False alarms are one of the most poorly understood problems in applied statistics and biostatistics. The fundamental problem is the wide application of a statistical or diagnostic test in search of something that is relatively rare. Consider the Apple Watch’s new feature that detects atrial fibrillation (afib).
Among people with irregular heartbeats, Apple claims a 97% success rate in identifying the condition. This sounds good, but consider all the people who do not have atrial fibrillation. In a test, 20% of the Watch’s afib alarms were not confirmed by an EKG patch. Apple claims that most of those cases did, in fact, have some heartbeat irregularity that required attention, so let’s assume a false positive rate of only 1%.

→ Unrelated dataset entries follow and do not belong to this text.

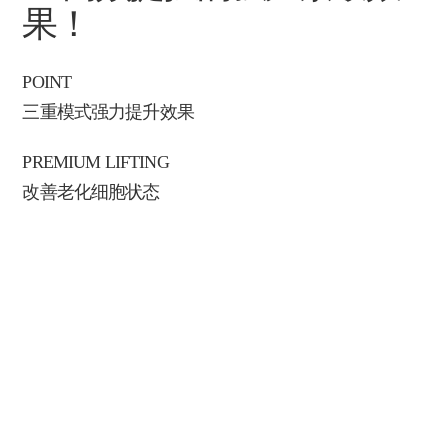
果！
POINT
三重模式强力提升效果
PREMIUM LIFTING
改善老化细胞状态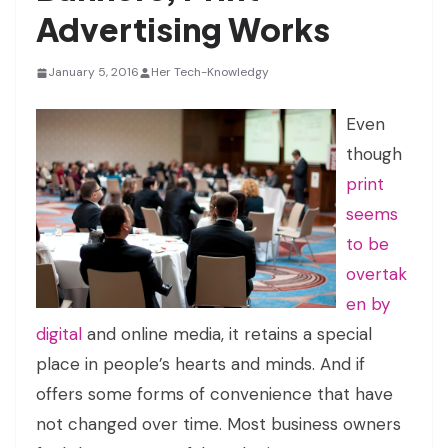
Advertising Works
January 5, 2016
Her Tech-Knowledgy
Even
though
print
seems
to be
overtak
en by
digital
and online media, it retains a special
place in people’s hearts and minds. And if
offers some forms of convenience that have
not changed over time. Most business owners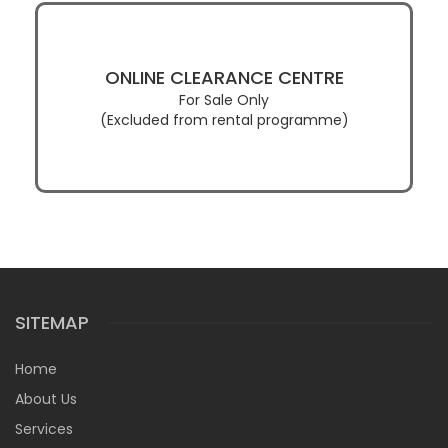
ONLINE CLEARANCE CENTRE
For Sale Only
(Excluded from rental programme)
SITEMAP
Home
About Us
Services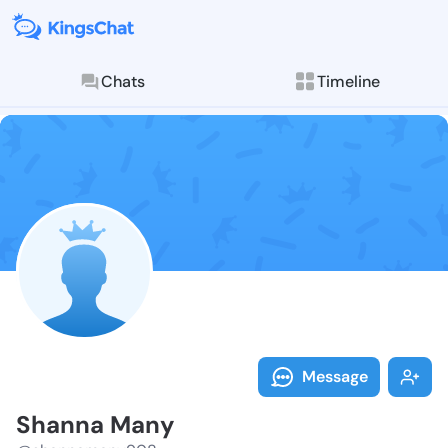
Chats
Timeline
Follow Shanna
Explore posts & St
Message
Shanna Many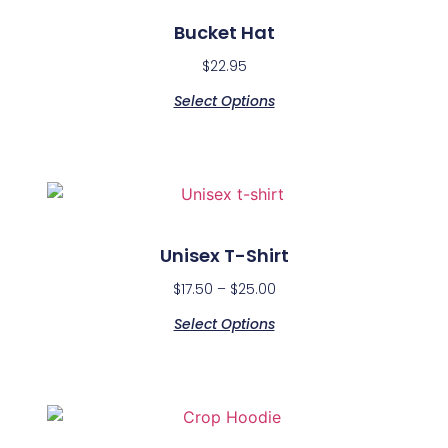
Bucket Hat
$
22.95
Select Options
Unisex T-Shirt
$
17.50
–
$
25.00
Select Options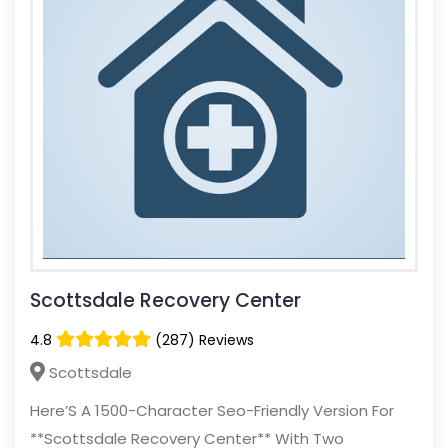
Scottsdale Recovery Center
4.8
(287) Reviews
Scottsdale
Here’S A 1500-Character Seo-Friendly Version For
**Scottsdale Recovery Center** With Two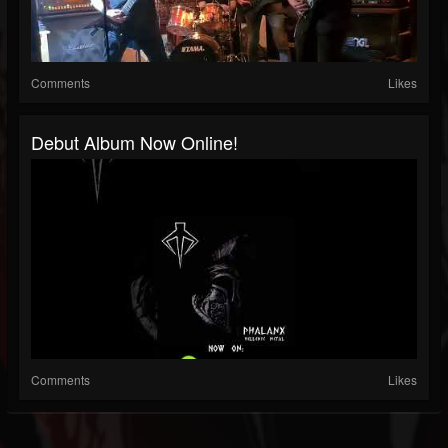
Comments
Likes
Debut Album Now Online!
Comments
Likes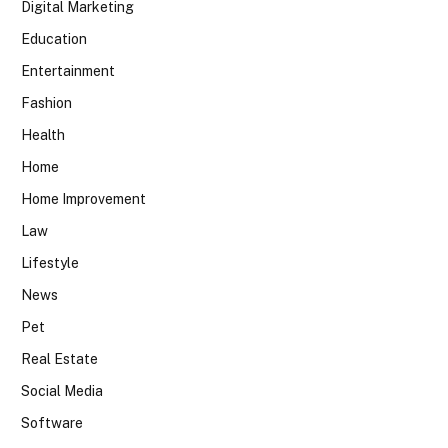
Digital Marketing
Education
Entertainment
Fashion
Health
Home
Home Improvement
Law
Lifestyle
News
Pet
Real Estate
Social Media
Software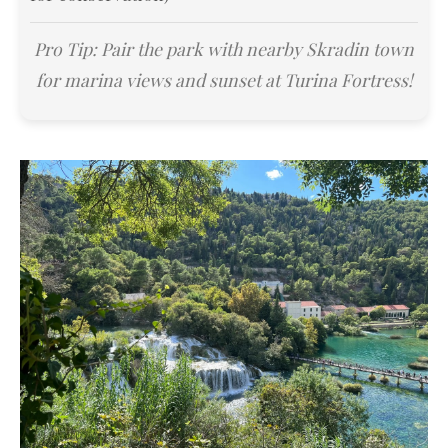
Pro Tip: Pair the park with nearby Skradin town
for marina views and sunset at Turina Fortress!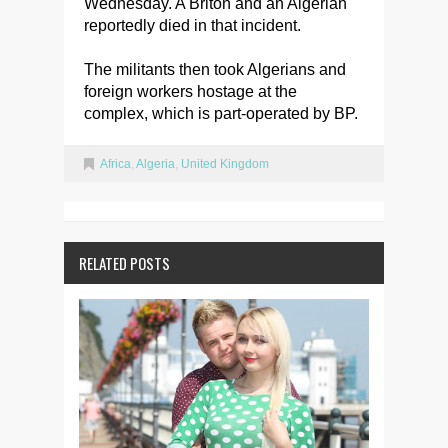
Wednesday. A Briton and an Algerian
reportedly died in that incident.
The militants then took Algerians and
foreign workers hostage at the
complex, which is part-operated by BP.
Africa
,
Algeria
,
United Kingdom
RELATED POSTS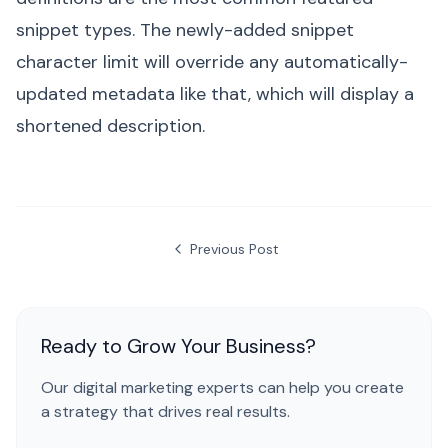
snippet types. The newly-added snippet
character limit will override any automatically-
updated metadata like that, which will display a
shortened description.
Previous Post
Ready to Grow Your Business?
Our digital marketing experts can help you create
a strategy that drives real results.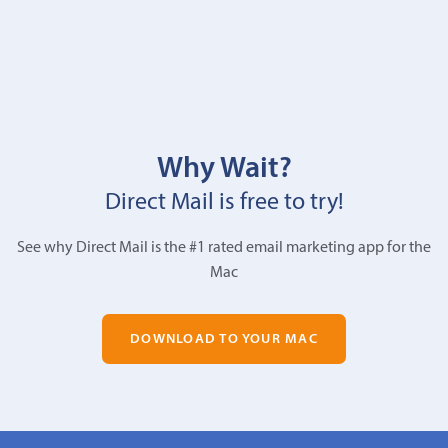
Why Wait?
Direct Mail is free to try!
See why Direct Mail is the #1 rated email marketing app for the
Mac
DOWNLOAD TO YOUR MAC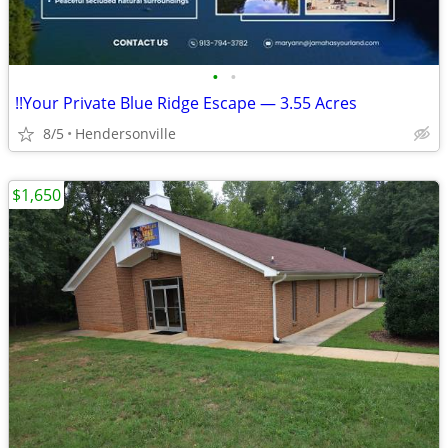
•
•
!!Your Private Blue Ridge Escape — 3.55 Acres
8/5
Hendersonville
$1,650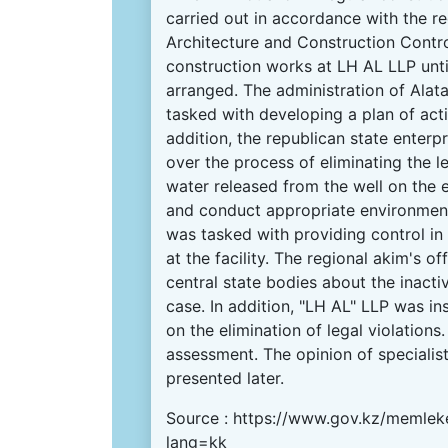
carried out in accordance with the r
Architecture and Construction Contr
construction works at LH AL LLP unti
arranged. The administration of Alata
tasked with developing a plan of acti
addition, the republican state enterp
over the process of eliminating the l
water released from the well on the
and conduct appropriate environmen
was tasked with providing control in
at the facility. The regional akim's 
central state bodies about the inactivi
case. In addition, "LH AL" LLP was in
on the elimination of legal violations
assessment. The opinion of specialist
presented later.
Source :
https://www.gov.kz/memleke
lang=kk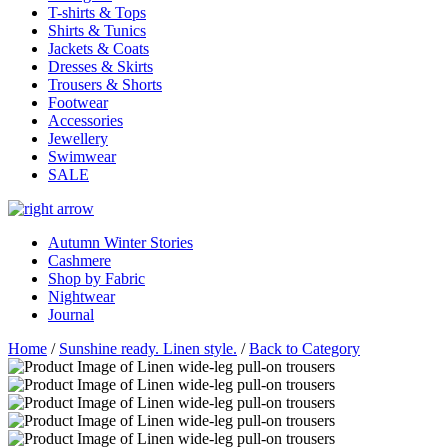
T-shirts & Tops
Shirts & Tunics
Jackets & Coats
Dresses & Skirts
Trousers & Shorts
Footwear
Accessories
Jewellery
Swimwear
SALE
Autumn Winter Stories
Cashmere
Shop by Fabric
Nightwear
Journal
Home
/
Sunshine ready. Linen style.
/
Back to Category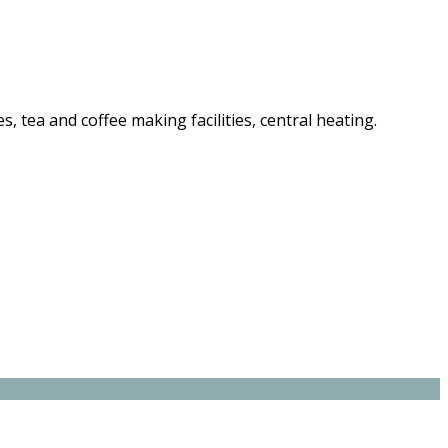
es, tea and coffee making facilities, central heating.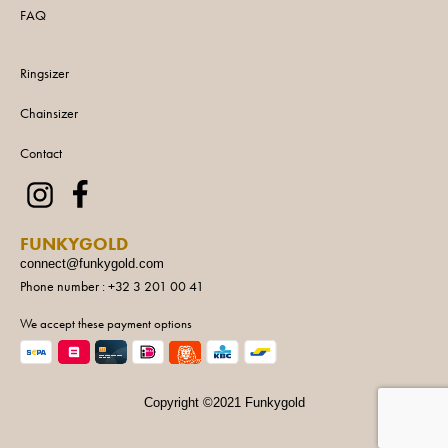
FAQ
Ringsizer
Chainsizer
Contact
FUNKYGOLD
connect@funkygold.com
Phone number : +32 3 201 00 41
We accept these payment options
Copyright ©2021 Funkygold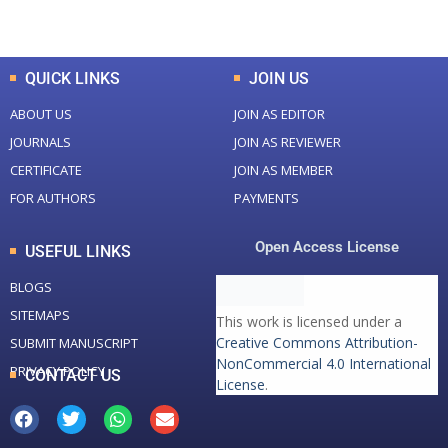
Total Downloads
Total Visitors
QUICK LINKS
JOIN US
ABOUT US
JOIN AS EDITOR
JOURNALS
JOIN AS REVIEWER
CERTIFICATE
JOIN AS MEMBER
FOR AUTHORS
PAYMENTS
Open Access License
USEFUL LINKS
BLOGS
SITEMAPS
This work is licensed under a
Creative Commons Attribution-
SUBMIT MANUSCRIPT
NonCommercial 4.0 International
PRIVACY POLICY
CONTACT US
License
.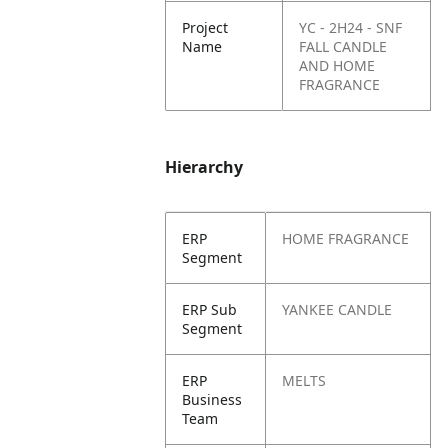
Project
YC - 2H24 - SNF
Name
FALL CANDLE
AND HOME
FRAGRANCE
Hierarchy
ERP
HOME FRAGRANCE
Segment
ERP Sub
YANKEE CANDLE
Segment
ERP
MELTS
Business
Team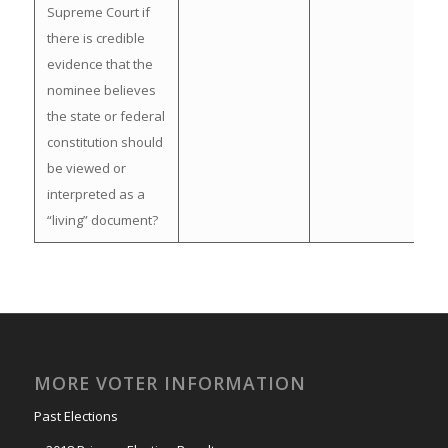
Supreme Court if
there is credible
evidence that the
nominee believes
the state or federal
constitution should
be viewed or
interpreted as a
“living” document?
MORE VOTER INFORMATION
Past Elections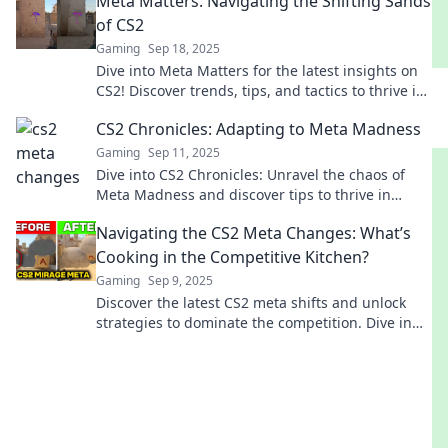
Meta Matters: Navigating the Shifting Sands
of CS2
Gaming
Sep 18, 2025
Dive into Meta Matters for the latest insights on
CS2! Discover trends, tips, and tactics to thrive in
the ever-changing gaming landscape.
CS2 Chronicles: Adapting to Meta Madness
Gaming
Sep 11, 2025
Dive into CS2 Chronicles: Unravel the chaos of
Meta Madness and discover tips to thrive in
gaming's hottest evolution! Don't miss out!
Navigating the CS2 Meta Changes: What’s
Cooking in the Competitive Kitchen?
Gaming
Sep 9, 2025
Discover the latest CS2 meta shifts and unlock
strategies to dominate the competition. Dive in
and elevate your game today!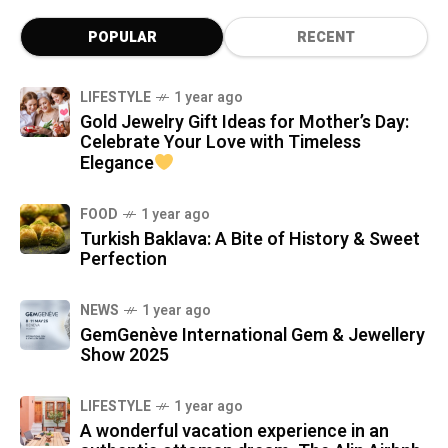
POPULAR
RECENT
LIFESTYLE
1 year ago
Gold Jewelry Gift Ideas for Mother’s Day:
Celebrate Your Love with Timeless
Elegance
FOOD
1 year ago
Turkish Baklava: A Bite of History & Sweet
Perfection
NEWS
1 year ago
GemGenève International Gem & Jewellery
Show 2025
LIFESTYLE
1 year ago
A wonderful vacation experience in an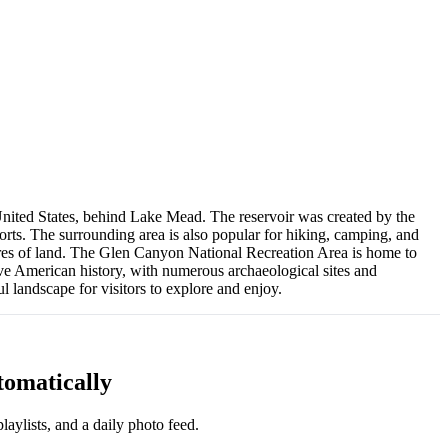
United States, behind Lake Mead. The reservoir was created by the
rts. The surrounding area is also popular for hiking, camping, and
cres of land. The Glen Canyon National Recreation Area is home to
ative American history, with numerous archaeological sites and
 landscape for visitors to explore and enjoy.
tomatically
aylists, and a daily photo feed.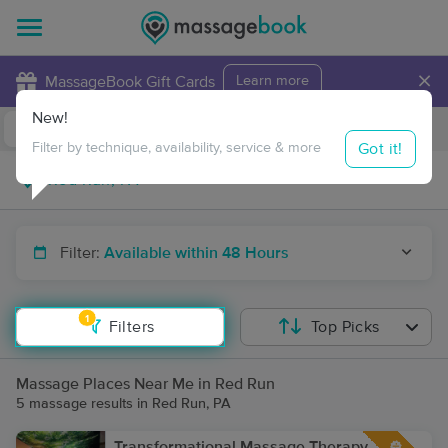
×
MassageBook Gift Cards
Learn more
New!
Business Locations
Travel to me
Got it!
Filter by technique, availability, service & more
Filter:
Available within 48 Hours
1
Filters
Top Picks
Massage Places Near Me in Red Run
5 massage results in Red Run, PA
Transformational Massage Therapy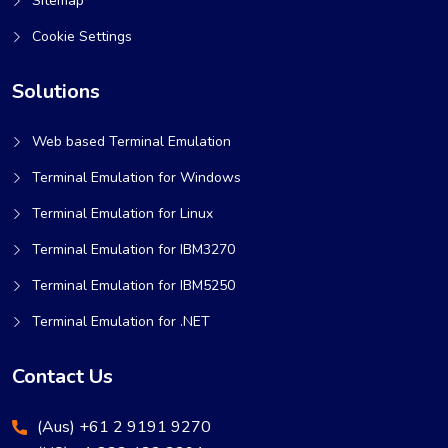
Sitemap
Cookie Settings
Solutions
Web based Terminal Emulation
Terminal Emulation for Windows
Terminal Emulation for Linux
Terminal Emulation for IBM3270
Terminal Emulation for IBM5250
Terminal Emulation for .NET
Contact Us
(Aus) +61 2 9191 9270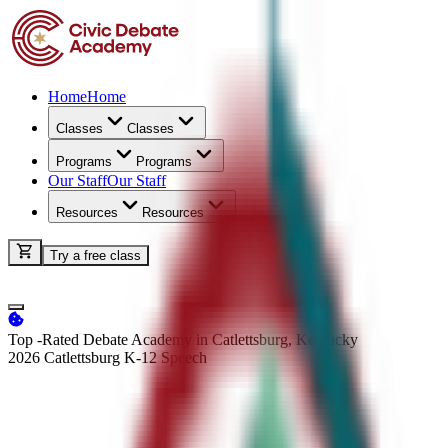
Home
Home
Classes
Classes
Programs
Programs
Our Staff
Our Staff
Resources
Resources
Try a free class
Top -Rated Debate Academy in Catlettsburg, Kentucky
2026 Catlettsburg K-12
Speech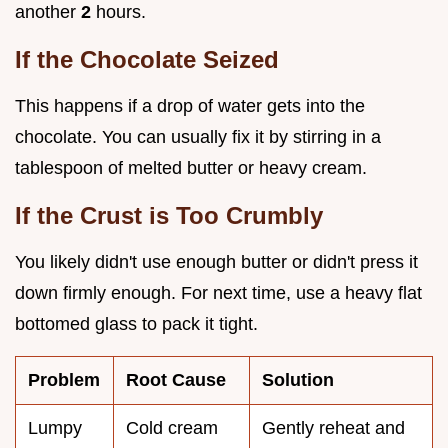
another
2
hours.
If the Chocolate Seized
This happens if a drop of water gets into the
chocolate. You can usually fix it by stirring in a
tablespoon of melted butter or heavy cream.
If the Crust is Too Crumbly
You likely didn't use enough butter or didn't press it
down firmly enough. For next time, use a heavy flat
bottomed glass to pack it tight.
Problem
Root Cause
Solution
Lumpy
Cold cream
Gently reheat and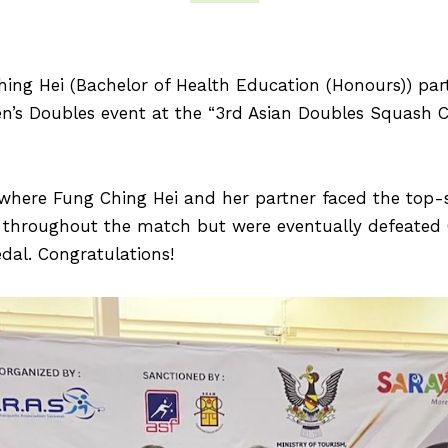
Ching Hei (Bachelor of Health Education (Honours)) pa
en’s Doubles event at the “3rd Asian Doubles Squash 
, where Fung Ching Hei and her partner faced the top
hroughout the match but were eventually defeated 6–1
dal. Congratulations!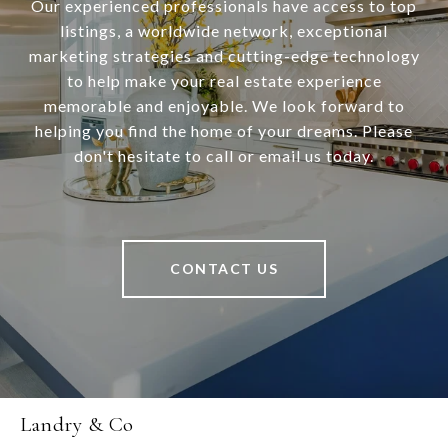
Our experienced professionals have access to top
listings, a worldwide network, exceptional
marketing strategies and cutting-edge technology
to help make your real estate experience
memorable and enjoyable. We look forward to
helping you find the home of your dreams. Please
don't hesitate to call or email us today.
CONTACT US
Landry & Co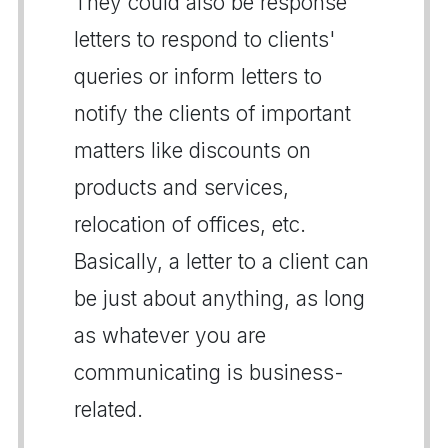
They could also be response
letters to respond to clients'
queries or inform letters to
notify the clients of important
matters like discounts on
products and services,
relocation of offices, etc.
Basically, a letter to a client can
be just about anything, as long
as whatever you are
communicating is business-
related.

But very few Apple watch wearers, a relatively young crowd, have atrial fibrillation. The vast majority do not, and are at risk for false alarms. Specifically, less than 0.2% of the population under 55 has atrial fibrillation. Consider 1000 people. Two (0.2%) are likely to have afib, and the Apple Watch is pretty certain to catch them. Unfortunately, even using the very low false alarm rate estimate of 1%, there will be 10 false alarms – healthy people who the Watch signals as having afib. Of the 12 alarms, 10 (83.3%) were false. Put another way, if your watch tells you you are at risk for afib, the probability is 0.83 that it’s a false alarm.
The false alarm problem is thus mainly a function of
the base rate of the phenomenon of interest, and
the model’s accuracy with true negatives.
If the phenomenon is very rare, then even a very good discriminator will produce many false alarms for each true positive, since the latter are so rare and the normal cases are so plentiful. And if the model is not good at ruling out true negatives, they will be mislabeled as positives. It is noteworthy that the model’s overall accuracy, which is usually the first performance metric people look at, is not very relevant for the problem of false positives.
What are the consequences of excessive false alarms? In this case, increased anxiety, certainly. Increased costs of additional unnecessary testing. And in a few cases, if a negative case somehow survives additional tests, increased risk from more invasive tests or treatment – more people undergoing blood-thinning treatment with warfarin (a drug therapy for afib), or heart catheterization for diagnosis.
The problem also crops up in predictive models for identifying financial fraud, malicious activity in networks, employees who are likely to leave, loan defaults, and a host of similar applications. Because these events are relatively rare (out of all the cases under consideration), the predictive model typically uses a discriminator with a low bar – the probability of being a defaulter, violator, fraudster, etc. does not have to be set very high for the model to attach positive score to the person or entity. The model may still be very useful for sorting, but a naive user may overestimate the probability that the person is a fraudster, violator, etc. This can result in poor decisions and can harm individuals who are mistakenly labeled.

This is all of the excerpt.